Does reporting failure in ClinicalTrials.gov differ systematically by trial phase? We analysed the March 29, 2026 full-registry snapshot and grouped interventional studies by reported phase before calculating eligible two-year no-results rates and absolute missing-results stock. The analysis used 441,191 interventional studies overall, with 290,524 closed interventional studies and 249,507 eligible older studies driving the primary comparisons. Phase I had the highest eligible two-year no-results rate at 76.7 percent, followed by the large NA phase bucket at 65.5 percent and early phase I at 64.3 percent. By absolute count, the NA bucket contributed 96,605 unresolved two-year no-results studies, far exceeding later phases because of its scale, which shows phase structure shapes reporting behavior even before sponsor mix and therapeutic area are considered jointly.

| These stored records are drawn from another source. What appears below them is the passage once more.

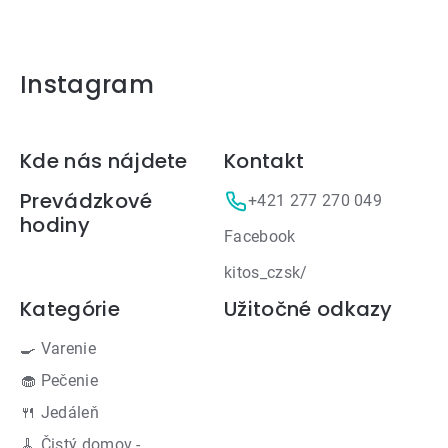
Instagram
Zápätie
Kde nás nájdete
Kontakt
Prevádzkové
+421 277 270 049
hodiny
Facebook
kitos_czsk/
Kategórie
Užitočné odkazy
🍳 Varenie
🧁 Pečenie
🍴 Jedáleň
🧹 Čistý domov -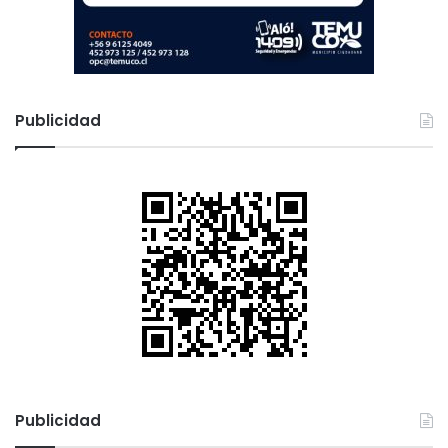
Publicidad
Publicidad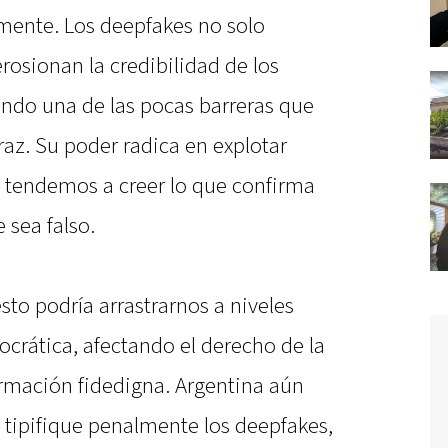
amente. Los deepfakes no solo
erosionan la credibilidad de los
ando una de las pocas barreras que
az. Su poder radica en explotar
 tendemos a creer lo que confirma
 sea falso.
sto podría arrastrarnos a niveles
crática, afectando el derecho de la
ormación fidedigna. Argentina aún
 tipifique penalmente los deepfakes,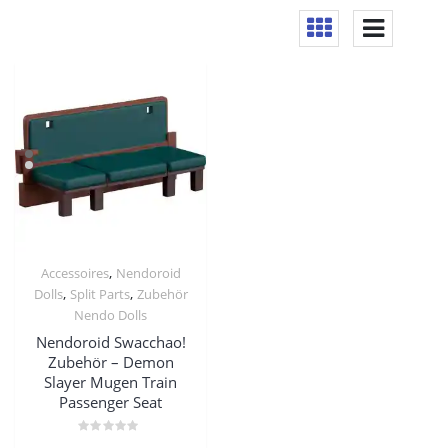
,
Accessoires
Nendoroid
,
,
Dolls
Split Parts
Zubehör
Nendo Dolls
Nendoroid Swacchao!
Zubehör – Demon
Slayer Mugen Train
Passenger Seat
Bewertet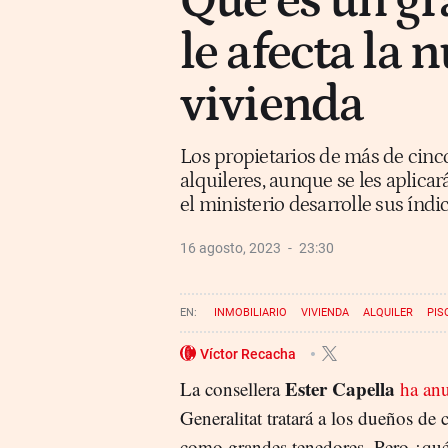
Qué es un g
le afecta la 
vivienda
Los propietarios de más de cinco
alquileres, aunque se les aplica
el ministerio desarrolle sus índi
16 agosto, 2023
23:30
INMOBILIARIO
VIVIENDA
ALQUILER
PIS
Víctor Recacha
Ester Capella
La consellera
ha an
Generalitat tratará a los dueños de
como grandes tenedores. Pero ¿qué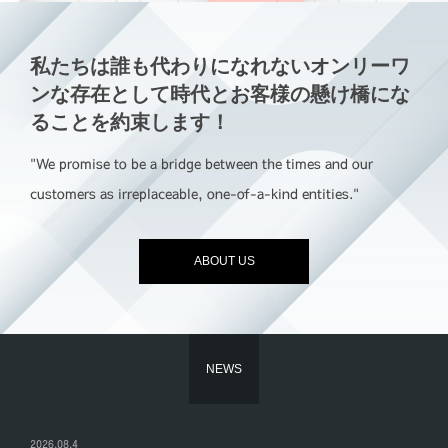
私たちは誰も代わりになれないオンリーワ
ンな存在として時代とお客様の懸け橋にな
ることを約束します！
"We promise to be a bridge between the times and our
customers as irreplaceable, one-of-a-kind entities."
ABOUT US
NEWS
2026.08.4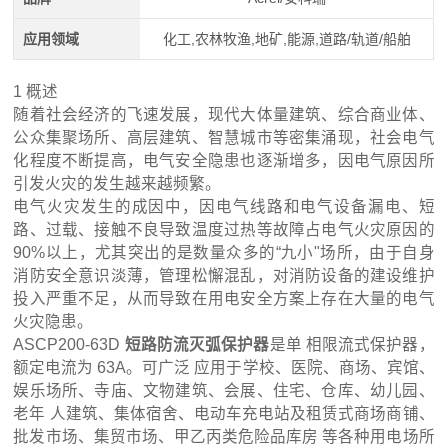
应用领域
化工,农林牧渔,地矿,能源,道路/轨道/船舶
1 概述
随着社会经济的飞速发展，现代大体量建筑、综合商业体、
公众集聚场所、高层建筑、智慧城市等密集涌现，社会电气
化程度不断提高，电气安全隐患也逐渐增多，因电气原因所
引发火灾的发生越来越频繁。
电气火灾发生的成因中，因电气线路和电气设备漏电、短
路、过载、接触不良导致温度过热等故障占电气火灾原因的
90%以上，尤其突出的是数量众多的“九小"场所，由于自身
消防安全意识淡薄，管理松懈混乱，对消防设备的建设维护
投入严重不足，从而导致在用电安全方案上存在大量的电气
火灾隐患。
ASCP200-63D
短路防流灭弧保护器
是单 相限流式保护器，
额定电流为 63A。可广泛 应用于学校、医院、商场、宾馆、
娱乐场所、寺庙、文物建筑、会展、住宅、仓库、幼儿园、
老年 人建筑、集体宿舍、电动车充电站及租赁式商场商铺、
批发市场、集贸市场、甲乙丙类危险品库房 等各种用电场所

Phase III and phase IV performed better than phase I, but still remained far from transparent at 45.5 percent and 52.4 percent respectively. These phase estimates describe registry-visible non-disclosure rather than confirmed regulatory violation.

Outside Notes

Type: methods
Primary estimand: Eligible 2-year no-results rate by reported trial phase
App: CT.gov Phase Reporting Gap dashboard
Data: 441,191 interventional studies from the March 29, 2026 full-registry snapshot grouped by phase
Code: https://github.com/mahmood726-cyber/ctgov-phase-reporting-gap
Version: 1.0.0
Validation: FULL REGISTRY RUN

References

1. ClinicalTrials.gov API v2. National Library of Medicine. Accessed March 29, 2026.
2. Page MJ, McKenzie JE, Bossuyt PM, et al. The PRISMA 2020 statement. BMJ. 2021;372:n71.
3. Borenstein M, Hedges LV, Higgins JPT, Rothstein HR. Introduction to Meta-Analysis. 2nd ed. Wiley; 2021.

AI Disclosure

This work represents a compiler-generated evidence micro-publication built from structured registry data and deterministic summary code. AI was used as a constrained coding and drafting assistant for interface generation, packaging, and prose refinement, not as an autonomous author. The analytical choices, interpretation, and final outputs were reviewed by the author, who takes responsibility for the content.